Madrid, Sep 1 (IANS/EFE) Spain’s government has approved a new financial sector overhaul required by Brussels as a part of a bank-rescue programme, creating an asset-management agency – or “bad bank” – to segregate troubled real-estate assets and paving the way for the orderly resolution of non-viable entities.

The overhaul, the third enacted by Prime Minister Mariano Rajoy’s conservative administration since he took office in December, also requires all banks to raise their core capital ratio – a key measure of solvency – from 8 percent to 9 percent.
Deputy Prime Minister Soraya Saenz de Santamaria said in presenting the overhaul in a press conference that it is “a national necessity, essential to recover the loans and financing” urgently needed by small and medium enterprises.

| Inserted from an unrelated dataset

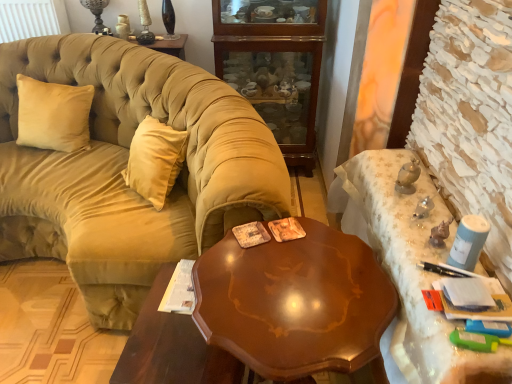 Identify the location of free space above shiny brown wood table at center, which appears as the 2th desk when viewed from the right (from a real-world perspective). (264, 285).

The overhaul, required as a condition for a recently approved euro-zone bailout of up to 100 billion euros ($125.6 billion) for ailing Spanish banks, also bolsters the powers of the state-backed FROB bank-restructuring fund.
Saenz de Santamaria said the new mechanisms mark the final step in a plan to shore up Spain’s financial institutions.
She said the goal of the overhaul is to “drive economic growth and employment” and “invigorate the real-estate sector” so banks can put up for sale the large stock of foreclosed homes they are carrying on their balance sheets in the wake of the bursting of a long-building real-estate bubble.
The property collapse in the context of the global financial crisis sent Spain into a severe economic decline. The country is currently in recession for the second time in three years and the unemployment rate stands at nearly 25 percent overall and more than 50 percent among young people.
Economy Minister Luis de Guindos said in the same press conference that the idea of the latest bank overhaul is for it to be a key factor in lifting Spain out of its deep economic crisis “without costing the taxpayer one euro”.
“If we had had rules like this in place (earlier), the Spanish banking crisis could have been addressed in a totally different way,” the minister said.
The idea is for shareholders and bondholders to bear the cost of the restructuring and/or resolution of weak banks “to minimize the impact on public funds, in other words on taxpayers’ money”.